_Problem statement:_ The entries are given below. Output each one unchanged.

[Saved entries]

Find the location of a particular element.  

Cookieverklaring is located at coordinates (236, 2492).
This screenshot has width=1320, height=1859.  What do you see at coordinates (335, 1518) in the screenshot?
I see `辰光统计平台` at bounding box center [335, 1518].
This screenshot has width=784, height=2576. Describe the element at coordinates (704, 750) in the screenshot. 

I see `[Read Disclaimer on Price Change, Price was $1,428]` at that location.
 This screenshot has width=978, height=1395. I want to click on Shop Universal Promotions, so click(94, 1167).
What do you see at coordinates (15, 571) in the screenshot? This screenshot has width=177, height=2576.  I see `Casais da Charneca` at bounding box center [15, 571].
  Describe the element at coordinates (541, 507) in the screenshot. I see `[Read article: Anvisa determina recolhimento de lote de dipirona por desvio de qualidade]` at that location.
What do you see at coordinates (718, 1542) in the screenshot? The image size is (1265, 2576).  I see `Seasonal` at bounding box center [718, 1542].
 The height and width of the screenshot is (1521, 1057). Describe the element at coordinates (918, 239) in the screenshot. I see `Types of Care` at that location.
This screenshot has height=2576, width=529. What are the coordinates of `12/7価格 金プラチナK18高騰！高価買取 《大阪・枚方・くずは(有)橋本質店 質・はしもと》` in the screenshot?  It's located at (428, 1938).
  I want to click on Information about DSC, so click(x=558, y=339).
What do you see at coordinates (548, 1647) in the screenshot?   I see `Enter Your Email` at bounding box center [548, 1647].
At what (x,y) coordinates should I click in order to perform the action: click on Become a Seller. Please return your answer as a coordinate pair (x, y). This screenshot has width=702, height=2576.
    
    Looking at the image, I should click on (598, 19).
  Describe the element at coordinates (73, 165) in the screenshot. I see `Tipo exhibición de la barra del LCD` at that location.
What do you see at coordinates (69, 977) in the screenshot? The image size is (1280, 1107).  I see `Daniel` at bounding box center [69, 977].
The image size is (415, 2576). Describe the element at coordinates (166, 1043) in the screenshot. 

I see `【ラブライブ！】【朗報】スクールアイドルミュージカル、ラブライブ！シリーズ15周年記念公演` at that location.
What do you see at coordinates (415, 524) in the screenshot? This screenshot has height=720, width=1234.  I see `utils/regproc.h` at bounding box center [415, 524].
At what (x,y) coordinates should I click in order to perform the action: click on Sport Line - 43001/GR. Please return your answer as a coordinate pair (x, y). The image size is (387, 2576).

_Task result:_
Find the location of a particular element.  

Cookieverklaring is located at coordinates (236, 2492).
This screenshot has width=1320, height=1859.  What do you see at coordinates (335, 1518) in the screenshot?
I see `辰光统计平台` at bounding box center [335, 1518].
This screenshot has width=784, height=2576. Describe the element at coordinates (704, 750) in the screenshot. 

I see `[Read Disclaimer on Price Change, Price was $1,428]` at that location.
 This screenshot has width=978, height=1395. I want to click on Shop Universal Promotions, so click(94, 1167).
What do you see at coordinates (15, 571) in the screenshot? This screenshot has width=177, height=2576.  I see `Casais da Charneca` at bounding box center [15, 571].
  Describe the element at coordinates (541, 507) in the screenshot. I see `[Read article: Anvisa determina recolhimento de lote de dipirona por desvio de qualidade]` at that location.
What do you see at coordinates (718, 1542) in the screenshot? The image size is (1265, 2576).  I see `Seasonal` at bounding box center [718, 1542].
 The height and width of the screenshot is (1521, 1057). Describe the element at coordinates (918, 239) in the screenshot. I see `Types of Care` at that location.
This screenshot has height=2576, width=529. What are the coordinates of `12/7価格 金プラチナK18高騰！高価買取 《大阪・枚方・くずは(有)橋本質店 質・はしもと》` in the screenshot?  It's located at (428, 1938).
  I want to click on Information about DSC, so click(x=558, y=339).
What do you see at coordinates (548, 1647) in the screenshot?   I see `Enter Your Email` at bounding box center [548, 1647].
At what (x,y) coordinates should I click in order to perform the action: click on Become a Seller. Please return your answer as a coordinate pair (x, y). This screenshot has width=702, height=2576.
    
    Looking at the image, I should click on (598, 19).
  Describe the element at coordinates (73, 165) in the screenshot. I see `Tipo exhibición de la barra del LCD` at that location.
What do you see at coordinates (69, 977) in the screenshot? The image size is (1280, 1107).  I see `Daniel` at bounding box center [69, 977].
The image size is (415, 2576). Describe the element at coordinates (166, 1043) in the screenshot. 

I see `【ラブライブ！】【朗報】スクールアイドルミュージカル、ラブライブ！シリーズ15周年記念公演` at that location.
What do you see at coordinates (415, 524) in the screenshot? This screenshot has height=720, width=1234.  I see `utils/regproc.h` at bounding box center [415, 524].
At what (x,y) coordinates should I click in order to perform the action: click on Sport Line - 43001/GR. Please return your answer as a coordinate pair (x, y). The image size is (387, 2576).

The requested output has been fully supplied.